Intelligent Enterprise

Better Insight for Business Decisions

Intelligent Enterprise - Better Insight for Business Decisions
search Intelligent Enterprise
Advanced Search
RSS
Webcasts
Digital Library
Subscribe
Home




January 30, 2001



Address Space

Turn your data warehouse into a geographic information system


Ralph Kimball

A chasm divides the data warehouse community from the geographic information systems (GIS) community, a chasm I described in my previous column. (See Data Webhouse from the Jan. 1, 2000 issue at IntelligentEnterprise.com ) Although both of these groups talk about data warehouses and about making decisions from their data, they rarely venture onto each other's turf and the apparent overlap of vocabulary is, in fact, misleading.
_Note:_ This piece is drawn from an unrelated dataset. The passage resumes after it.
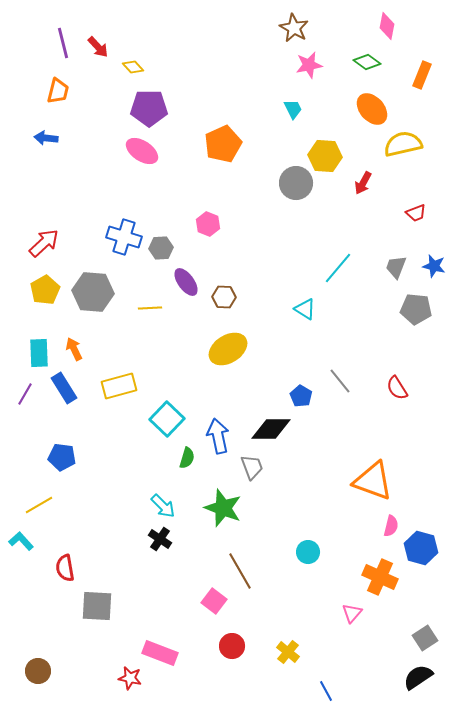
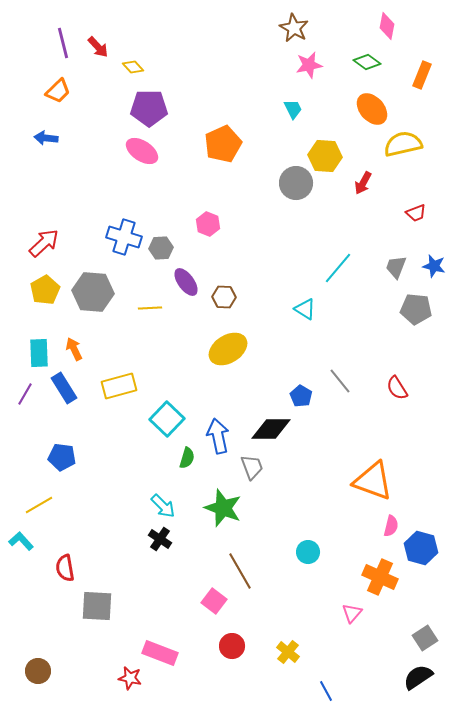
orange trapezoid at (58, 91): rotated 32 degrees clockwise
Data warehouse people are mostly concerned with vast text and number databases, derived from the marketing and operational data sources of the organization, and GIS people are mostly concerned with getting their vast, two-dimensional descriptions of locations and paths on the surface of the earth into an analytic framework.
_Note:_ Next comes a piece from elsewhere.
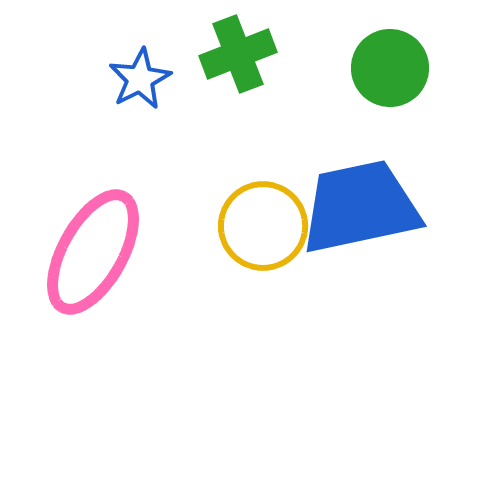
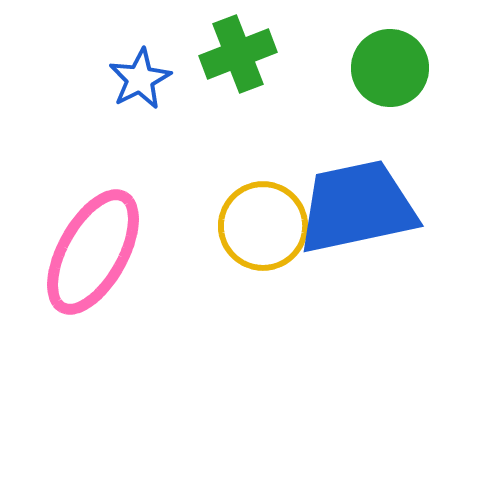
blue trapezoid: moved 3 px left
My interest in all of this is not to try to bring the two communities together. I have a much more narrow agenda, and that is to encourage text-and-number data warehouse project managers to pick off some of the low-hanging fruit provided by our GIS colleagues. With comparatively little effort, we data warehousers can attach some very interesting GIS tools to our existing data, thereby extending the analysis paradigms of the data we already have.
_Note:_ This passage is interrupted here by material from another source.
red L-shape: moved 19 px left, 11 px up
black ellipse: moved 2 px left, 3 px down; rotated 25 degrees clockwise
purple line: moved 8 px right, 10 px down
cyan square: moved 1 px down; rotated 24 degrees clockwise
Using GIS tools, we can clean up and effectively use the millions of addresses we already store for all our customers. We can invoke new graphical presentation tools that allow us to see two-dimensional patterns that simply can't be detected in spreadsheets and conventional reports. And we can attach some new verbs to our existing SQL and OLAP databases without modifying the underlying data that let us ask spatially enabled questions, such as "Find all the customers that are within or near a group of counties."

In my previous column, I described the experience of going to ESRI's boot camp training for its Visual Basic MapObjects product. MapObjects implements the final presentation layer for the end user. MapObjects can draw maps and understands data sets. But beneath MapObjects, there is a lot of necessary machinery for attaching ordinary dirty data. The two most interesting pieces of machinery are the address standardizing piece and the geographic query extensions piece. Let's take a look at what it takes to actually use these capabilities and also at the other serious players in this game besides ESRI.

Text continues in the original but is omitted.